Decir /n/ en vez de /m/ a final de palabra en castellano no es ni vulgarismo ni muestra de baja educación. Las lenguas simplemente adaptan los fonemas conforme a lo usual en ellas, y si la evolución del castellano lo llevó a no contar con emes como coda de las palabras, pues lo natural es que las adapte al fonema más próximo. Los traductores bíblicos pueden tener razones para dejar Abraham con eme y en cambio adaptar Belén o Jerusalén, pero no va nadie a ser más culto -más pedante, tal vez- por decir Betlehem o Yerushalaim en castellano. Máxime cuando belén incluso se ha convertido en un nombre común.


----------



## Xiscomx

Todo es muy loable y encantador, pero me satisfaría saber cómo se las apañan los que usan a la inversa el fonetismo de la /m/ final de palabra de las siguientes voces y sean comprendidos por sus interlocutores:
islam, quídam, dírham, gram...; ¡y no te digo _na_ si tienen que usar algún que otro latinismo o inglesismo!: _in memoriam, ad personam, ad nauseam_ o _spam;_ u otros tantos terminados en /em, im, om, um/: réquiem, muslim, _boom_, médium.


----------



## Circunflejo

Don Quijote de la Panza said:


> Eso me suena a los muy peninsulares "_A*d*lántico_" y "_Aleti_"


Pues yo soy peninsular y pronuncio la t...


No_C_Nada. said:


> Isaac se pronuncia i-sa-ác





gato radioso said:


> La M la dirán algunas personas con dicción ultracorrecta


No es una cuestión de ultracorrección en la dicción. En el día a día, puede que vacile entre 'al.bun y 'al.bum, pero no vacilo en a.bra'am


----------



## Rocko!

Sería muy interesante leer los comentarios de alguna persona que se llame “Abraham”. Ojalá que algún día contemos con su presencia.
En el programa español _Masterchef Junior 3_, uno de los participantes se llama Abraham Mateo, y en un video de Youtube se oye que el presentador le dice: “¿cómo estás ‘_abrán mateo_’?” (un sitio dice que el presentador se llama Pepe Rodríguez).
Ahora bien, ¿será que personas como el presentador español de TV, harán dos pronunciaciones, una para cuando el nombre pertenece a un ciudadano, y otra para el presente en contextos bíblicos? Son preguntas sin respuestas, por el momento.

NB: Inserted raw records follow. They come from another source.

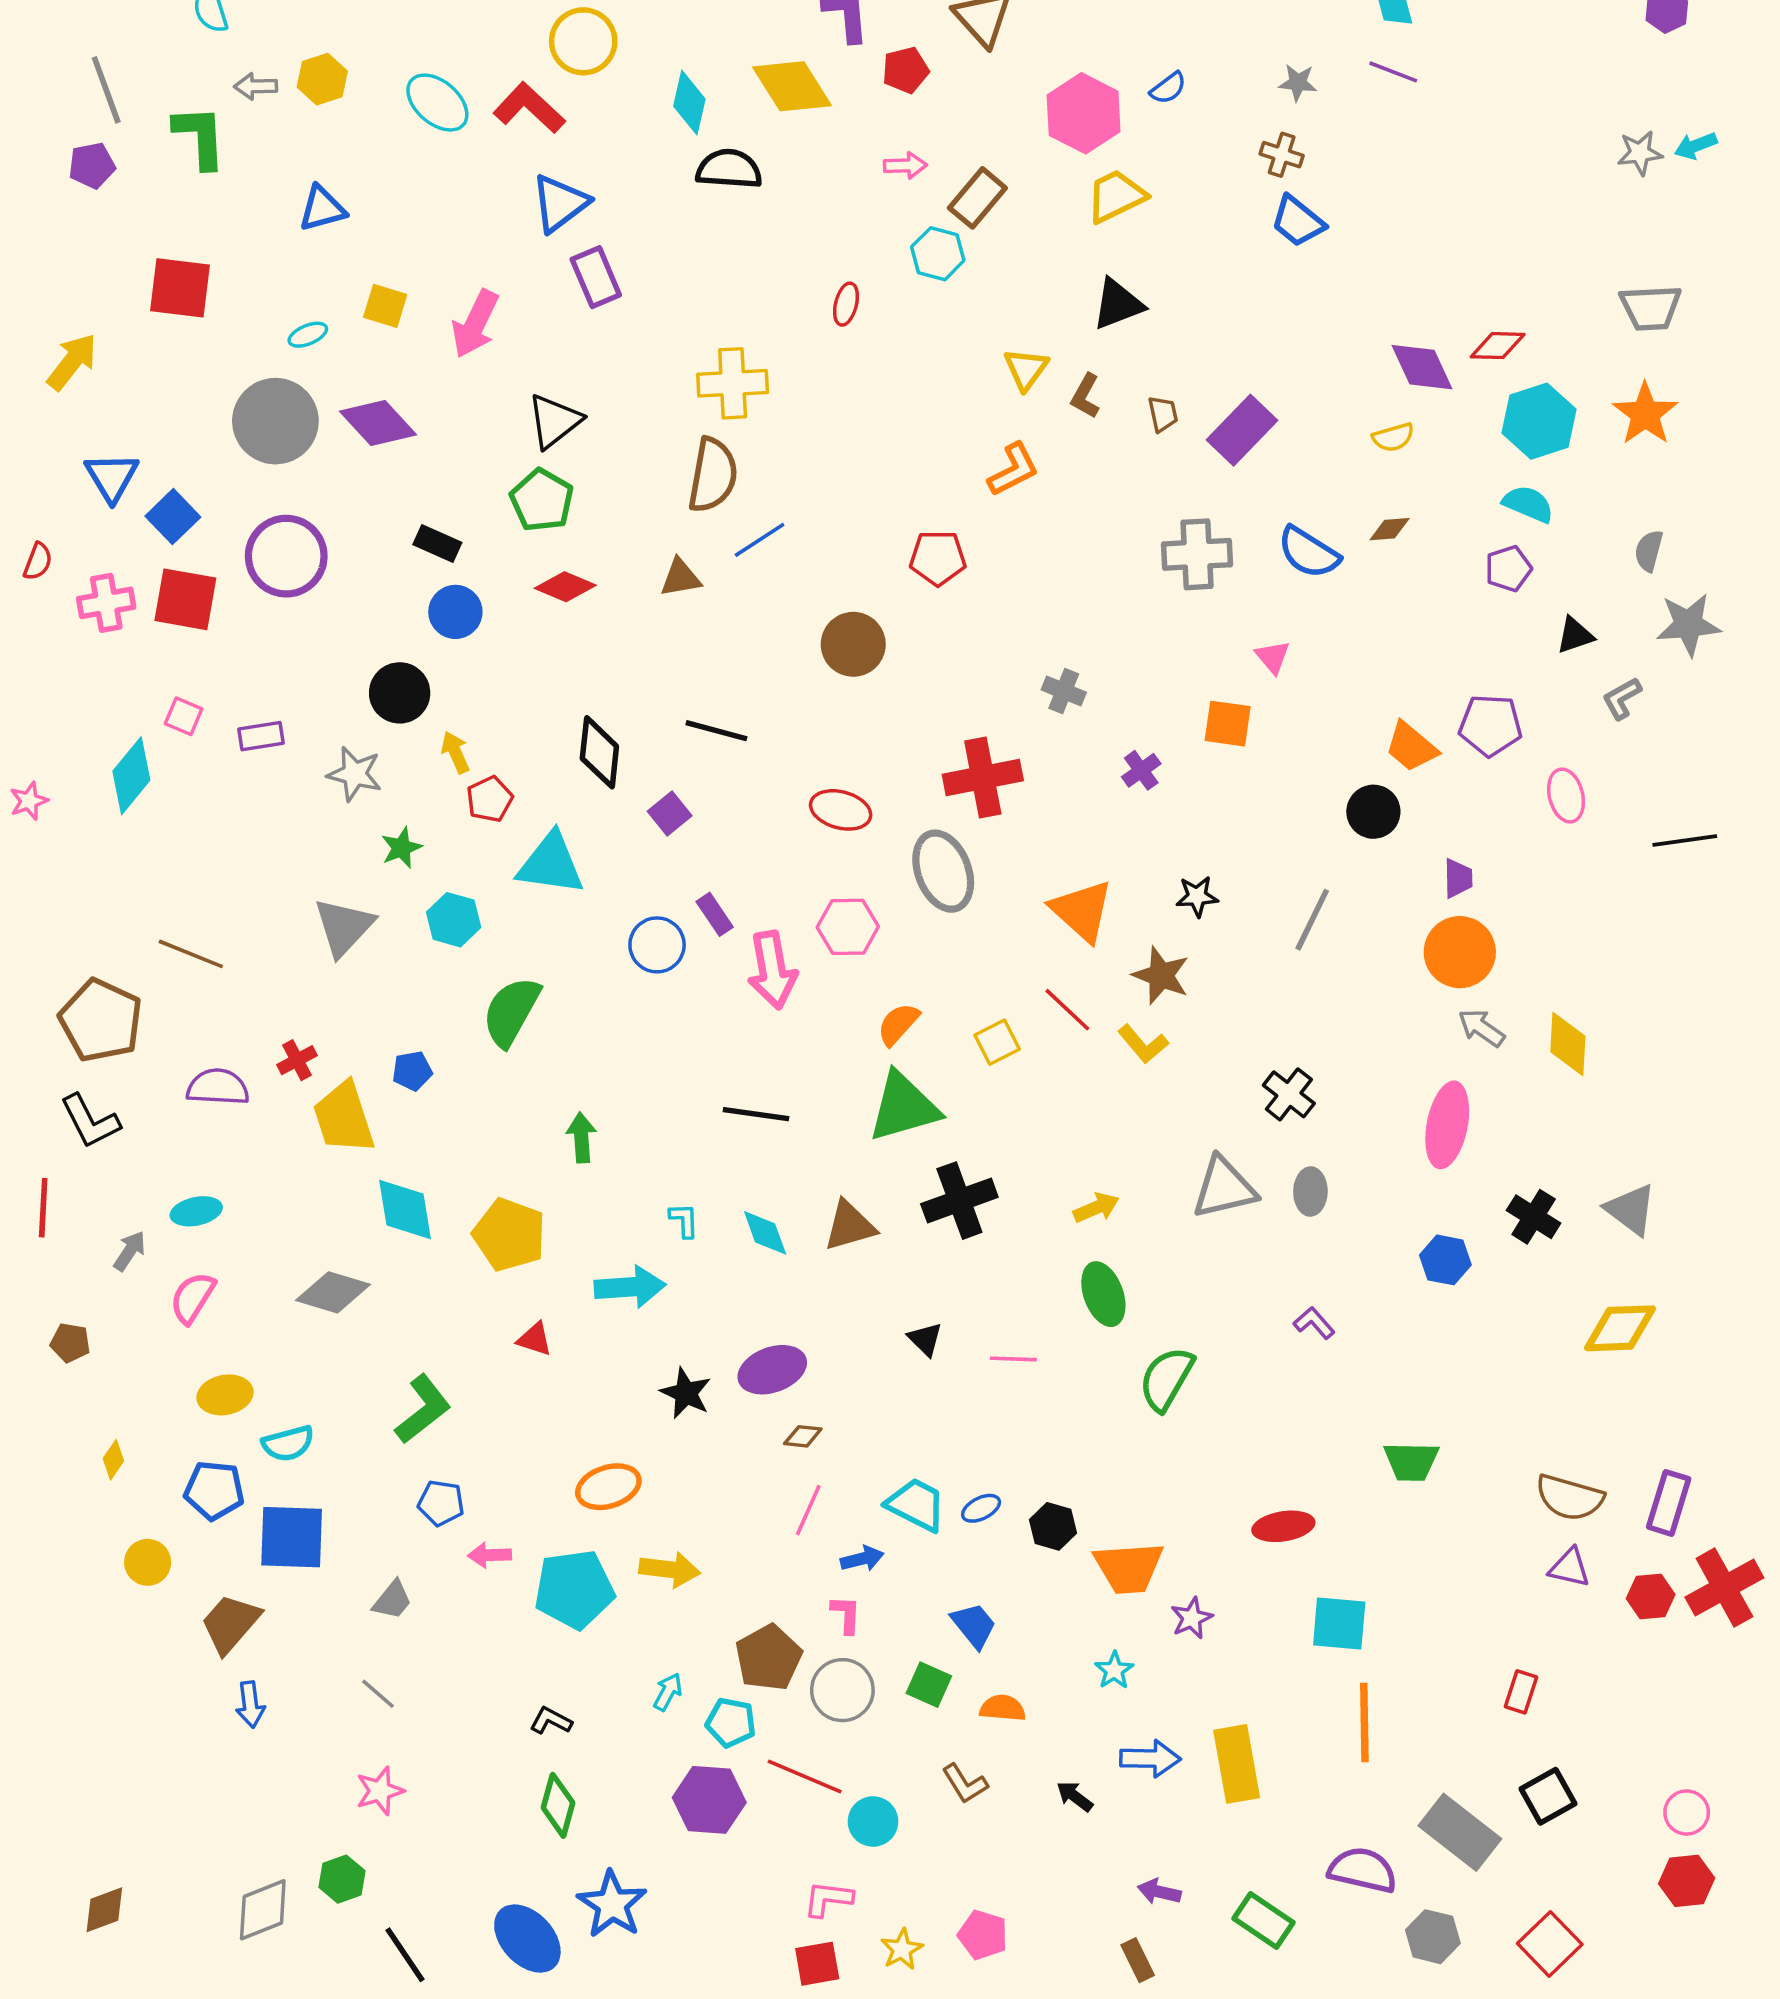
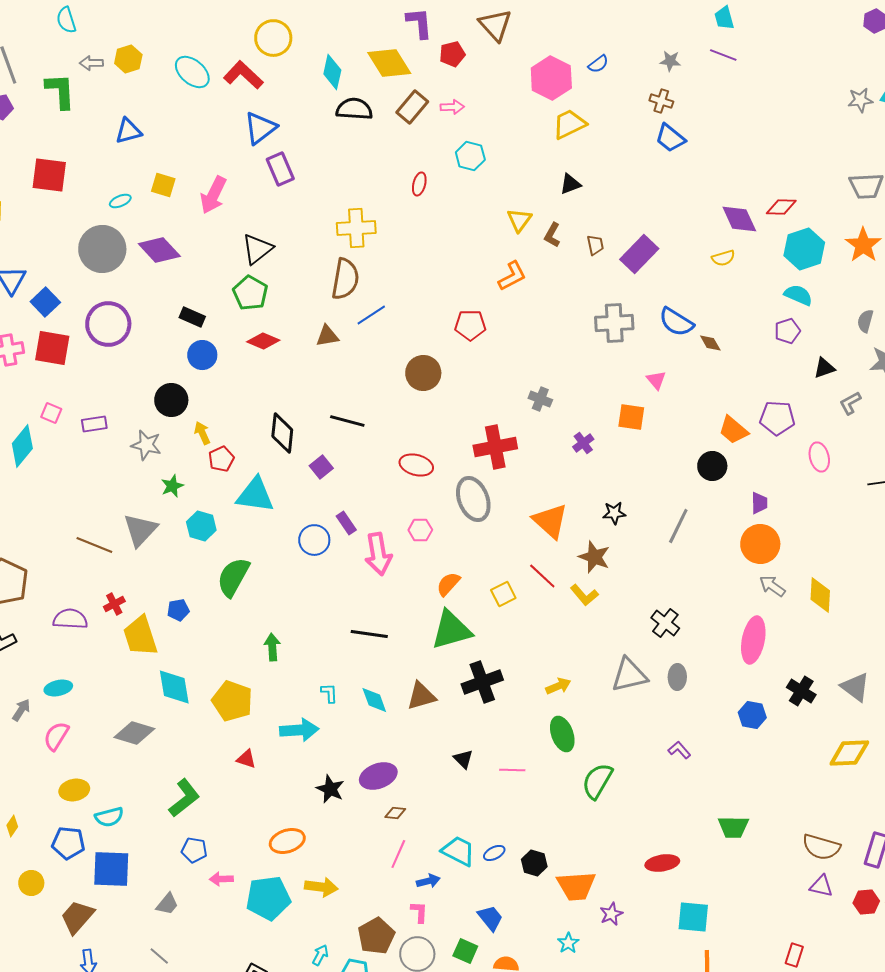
brown rectangle: (977, 198) -> (412, 107), moved
black triangle: (1118, 304) -> (570, 184), size x0.7
brown diamond: (1390, 529) -> (710, 343), moved, turned 65
pink hexagon: (848, 927) -> (420, 530), size x0.7
brown line: (191, 954) -> (94, 545), moved

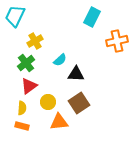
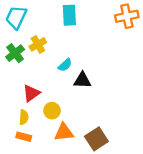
cyan rectangle: (92, 17) -> (69, 15), moved, turned -30
orange cross: (117, 41) -> (127, 16), moved
green cross: (26, 63) -> (15, 53), moved
brown square: (79, 103) -> (96, 139), moved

(El título del video es: Abraham Mateo MasterChef Junior 3 Programa 5)


----------



## gato radioso

Circunflejo said:


> Pues yo soy peninsular y pronuncio la t...
> 
> 
> 
> No es una cuestión de ultracorrección en la dicción. En el día a día, puede que vacile entre 'al.bun y 'al.bum, pero no vacilo en a.bra'am


No me entendiste o me expliqué confusamente. Cuando hablo de pronunciación ultracorrecta no me refiero a que ésa sea la idónea, sino a que determinadas personas hacen una pronunciación antinatural pensando -erróneamente- que es más refinada.
Ocurre incluso con niños pequeños que al ver que sus padres les corrigen cuando dicen _amarrón_, empiezan a decir _marillo_... y Dios quiera que no lleguen a decir _bacalado_ o _Bilbado_...

Muchas veces porque se sigue al pie de la letra la forma escrita, y no, el español hablado no es al 100% igual que el escrito.

Suele pasar con extranjeros que vienen aquí y dicen:

_Realidaddd o Madriddd _: realmente la "d" final se escribe, pero no se dice tal cual sino un sonido alófono mucho más relajado, o bien, muchos nativos hasta lo omiten.
_DeDo_ : otro caso, la D intervocálica no es la misma que al inicio de palabra.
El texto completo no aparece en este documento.